One such case is Olga Olegovna Sidlinskiy, a 17-year old daughter of a family of Russian immigrants, and one of nine children. She is the only member of her family who is deaf but even so, when her father became unemployed and her working-age siblings got jobs to support the family, Olga – who had never worked before - decided that it was only right to pitch in. However, she wasn’t sure what to do or how to do it until a staff member at the Harvest Christian Academy for the Deaf in Ringgold directed her to Sharon Bryant and the Partnership’s deaf services program.

It’s important to remember that deaf services, just like all of the Partnership’s other programs, works first and foremost to make it so that people won’t "need" help – empowering people to build better lives again. It would probably be easier (and cheaper) to hand people like Olga a proverbial fish and send them on their way, but they need to be fed for the rest of their lives. So Sharon opened her tackle box and got to work.

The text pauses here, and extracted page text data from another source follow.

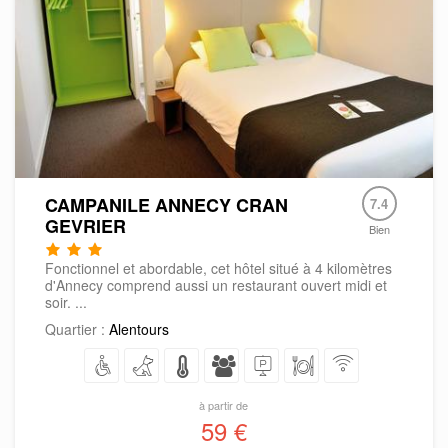
CAMPANILE ANNECY CRAN
7.4
GEVRIER
Bien
Fonctionnel et abordable, cet hôtel situé à 4 kilomètres
d'Annecy comprend aussi un restaurant ouvert midi et
soir. ...
Quartier :
Alentours
à partir de
59 €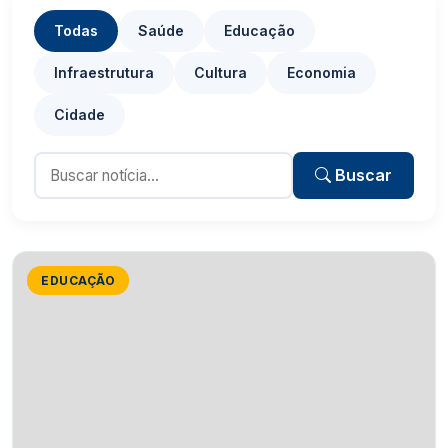
Todas
Saúde
Educação
Infraestrutura
Cultura
Economia
Cidade
Buscar
EDUCAÇÃO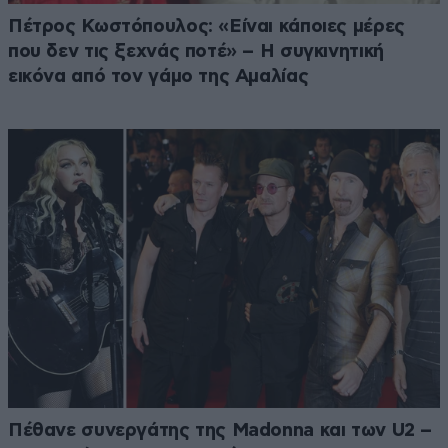
Πέτρος Κωστόπουλος: «Είναι κάποιες μέρες
που δεν τις ξεχνάς ποτέ» – Η συγκινητική
εικόνα από τον γάμο της Αμαλίας
Πέθανε συνεργάτης της Madonna και των U2 –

She helped Olga put together a resume, explained how the interview process works, and helped facilitate communication between Olga and her potential employers. Olga then went on, despite the abysmal state of the job market, to find work at an Olive Garden where her manager has nothing but praise for her and she is actually teaching her coworkers some signing. Like the other 36+ clients Sharon has helped in her two and a half years with the Partnership, Olga now has more than a job. She has something that most of the rest of us take advantage of every day: self determination.

*Speaking slower and louder works about as well on a deaf person as it does on, say, a Parisian, and it generally elicits the same reaction.